Nice story. was the shirt worth it?


----------



## Deleted member 125 (Feb 15, 2016)

ive heard simlilar things about europes jail systems, i even watched a documentary on i think sweeden's prison system and it looks like a 4 star hotel int he u.s they even had tennis...ive never had tennis in jail here.


----------



## Dmac (Feb 15, 2016)

Only basketball


----------



## kecleon (Feb 17, 2016)

I have also been to jail in holland and wouldn't call it a hotel. Yeah they have magazines and TV which is more than jail (not prison) in other EU countries but it's still pretty crappy. The best thing is the processing time, in most other countries they seem to keep you as long as possible to be dicks/teach you a lesson. Holland its like 3 hours you're out. I'd say it's like really shitty hostel but with your own room level of nice with the bonus of being locked in the room the whole time. I'd rather sleep outside than in there.

Also all these things about European prisons being like hotels it's far from true. UK prison is shit with overcrowding and dirty dilapidated old leaky cold buildings where you're in your cell 23 hours of the day with harsh restrictions on visitors insanely expensive phone calls and barely any opportunity to make them. I know people in Swedish prison and its no song and dance either, the ones on the news and that you read about are like the exception not the rule. Also in America you have nice prisons where you lock up rich people. One nice prison doesn't show the whole system and probably houses less than 1% of prisoners in these nice prisons.

Prison should be nice because 1 in 10 people in there are literally innocent or just on remand with nothing proven against them and 97% of people in there shouldn't be. But its not its shitty most places.

I know you're saying it like as a positive and jail rather than prison, but people who go around saying prison in Europe is like a hotel is doing a diservice to people locked up in them because its not really true and most countries have no interest in making it true just showing off their one or two nicest prisons and ignore all the other ones.


----------



## Deleted member 125 (Feb 17, 2016)

jimyf said:


> I have also been to jail in holland and wouldn't call it a hotel. Yeah they have magazines and TV which is more than jail (not prison) in other EU countries but it's still pretty crappy. The best thing is the processing time, in most other countries they seem to keep you as long as possible to be dicks/teach you a lesson. Holland its like 3 hours you're out. I'd say it's like really shitty hostel but with your own room level of nice with the bonus of being locked in the room the whole time. I'd rather sleep outside than in there.
> 
> Also all these things about European prisons being like hotels it's far from true. UK prison is shit with overcrowding and dirty dilapidated old leaky cold buildings where you're in your cell 23 hours of the day with harsh restrictions on visitors insanely expensive phone calls and barely any opportunity to make them. I know people in Swedish prison and its no song and dance either, the ones on the news and that you read about are like the exception not the rule. Also in America you have nice prisons where you lock up rich people.

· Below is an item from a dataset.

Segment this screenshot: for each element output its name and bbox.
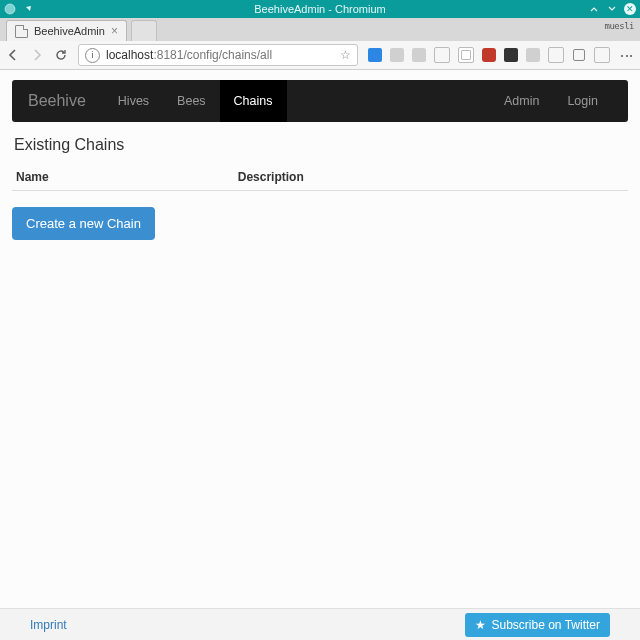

One nice prison doesn't show the whole system and probably houses less than 1% of prisoners in these nice prisons.
> 
> ...



didnt mean any offense saying it was like a hotel, just a metaphor from what ive seen of them compared to the states they seem a bit more humane. maybe its just my opinion as a american whos never been to europe, but it seems things are just a bit nicer there compared to here. jails and prisons included but of course i could be completly wrong.


----------



## kecleon (Feb 17, 2016)

Nah man reading that back I come across a bit of a dick, i didn't mean it like against you or anyone else. On tv american prisons look shit because of all the prison gangs, but thats tv I dunno how much of that is true. If it's how it's portrayed it's probably worse than European jails but because of the other people not the actual prisons. 

I don't think the police or prison officers are much better anyplace than anyplace else.


----------



## the homeless romantic (Feb 20, 2016)

charmander said:


> Nah man reading that back I come across a bit of a dick, i didn't mean it like against you or anyone else. On tv american prisons look shit because of all the prison gangs, but thats tv I dunno how much of that is true. If it's how it's portrayed it's probably worse than European jails but because of the other people not the actual prisons.
> 
> I don't think the police or prison officers are much better anyplace than anyplace else.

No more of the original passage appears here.